What many parents want to know when it comes to premature babies and sleep is, “When can I start sleep training?”
Premature babies require a lot more sleep than term babies and that sleep is often inconsistent and sporadic.
The end result?
If you’re wondering if you’ll ever get a good night’s sleep ever again, I’m here to tell you, “Yes, you will!”
Here’s why premature babies sleep longer hours, tips for sleep training, and how to encourage healthy sleep habits.
Do premature babies have trouble sleeping?
According to the American Academy of Pediatrics, premature babies may sleep for as many as 22 hours every day. However, their sleep is often inconsistent, waking up every hour to fill their tummy.
As soon as your preemie grows and develops, he won’t need to wake up every hour to feed, leading to sleeping for longer stretches. Until that time comes, he will need extra care to make it through this phase.

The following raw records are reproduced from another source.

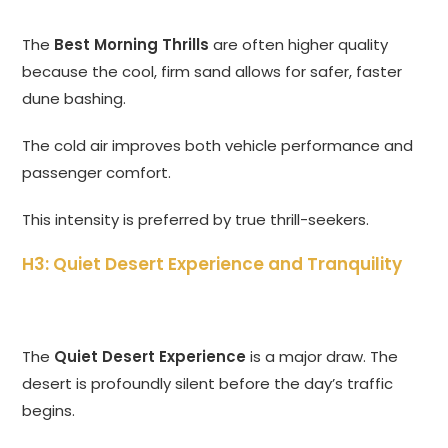
The
Best Morning Thrills
are often higher quality
because the cool, firm sand allows for safer, faster
dune bashing.
The cold air improves both vehicle performance and
passenger comfort.
This intensity is preferred by true thrill-seekers.
H3: Quiet Desert Experience and Tranquility
The
Quiet Desert Experience
is a major draw. The
desert is profoundly silent before the day’s traffic
begins.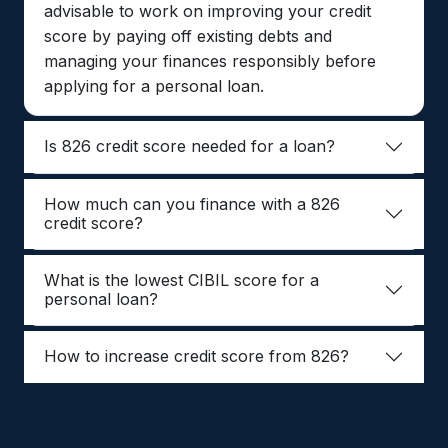
advisable to work on improving your credit
score by paying off existing debts and
managing your finances responsibly before
applying for a personal loan.
Is 826 credit score needed for a loan?
How much can you finance with a 826
credit score?
What is the lowest CIBIL score for a
personal loan?
How to increase credit score from 826?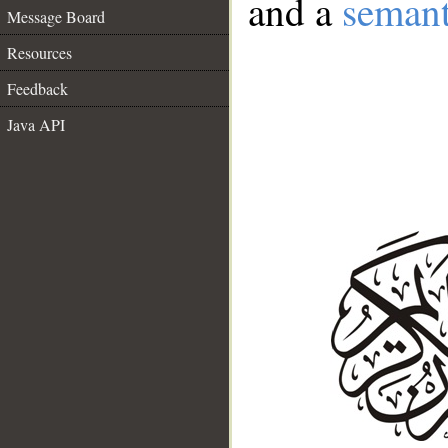
and a
semant
Message Board
Resources
Feedback
Java API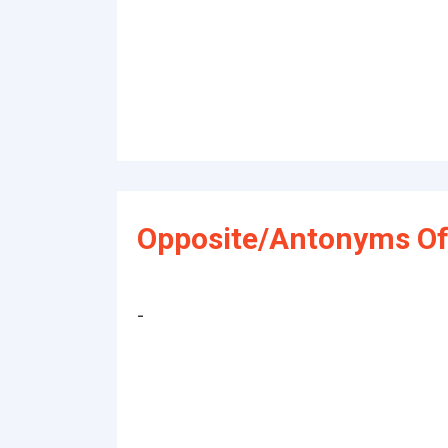
Opposite/Antonyms Of 
-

Do premature babies have sleep problems?
Whether they’re preterm or premature, all newborn babies need time to grow into a regular sleep pattern. In fact, all babies are born without a mature biological clock. Their internal clocks aren’t in sync with the 24-hour cycle of day and night.
Many term babies start sleeping for longer stretches after they turn four months. However, you can expect your preterm baby not to start sleeping for longer stretches until he’s between six months and eight months old.
Every baby is different, and some babies are naturally more easily awakened than others.
If you have concerns, don’t hesitate to talk to your baby’s pediatrician about what you can expect for your little one.
Should I sleep train my premature baby?
Ideally, the decision whether you should or shouldn’t sleep train your baby can be best made by consulting with your child’s pediatrician. Your pediatrician must make sure your little one is developed enough to start sleeping independently and sleep for longer stretches at night.
When should I start sleep training my preemie?
In case you decide to sleep train your baby, make sure you stick to the recommended guidelines for your little one’s age. As I’ve mentioned above, term babies tend to start sleeping longer stretches once they’re four months of age, while premature babies do so when they’re between six and eight months of age.
It’s important to keep your baby’s adjusted age in mind when thinking about sleep training. To find his adjusted age, take the number of weeks he was born early and subtract it from his actual age. For example, if he’s 15 weeks old but born six weeks early, his adjusted age is nine weeks old.
Five tips for encouraging better sleep
Establish a routine
Even if your preemie doesn’t sleep through the night, establishing a consistent bedtime routine can be quite helpful. Your child can learn to recognize sleep cues and eventually start falling asleep independently and soothing himself back to sleep when he wakes up at night.
There’s not one universal bedtime routine that’s set in stone. Instead, you should find what works best for you and your family. For example, you may find that a warm bath, gentle massage, and a lullaby is what does the trick. Once you find your ideal routine, stick to it until your little one starts self-soothing.
Get sunlight and avoid artificial light at night
Make sure you expose yourself and your baby to sunlight during the day. At night, try to keep the lights dimmed or out. Even when you’re feeding your little one, keep the lights dimmed. The goal is to follow the natural order of light and darkness to influence your newborn’s sleep patterns. It might take a few weeks before your premature baby develops his circadian rhythm.
Put baby on his back
Parents are advised against placing their premature babies to sleep on their tummies at night to reduce the risk of sudden infant death syndrome (SIDS). Back-sleeping is a safer option as it increases a baby’s access to fresh air and makes him less likely to get overheated. Always speak with your pediatrician about the best sleep environment for your preemie.
Let him sleep in a crib next to your bed
Have your baby sleep in a crib next to your bed until he’s at least six months old. Sleeping in the same room will be easier for you to breastfeed him at night. This advice is given for both premature and term babies.
Sharing a room with your baby is what most parents do, but you should avoid co-sleeping. Co-sleeping isn’t safe for premature babies as it increases the risk of sudden infant death syndrome (SIDS).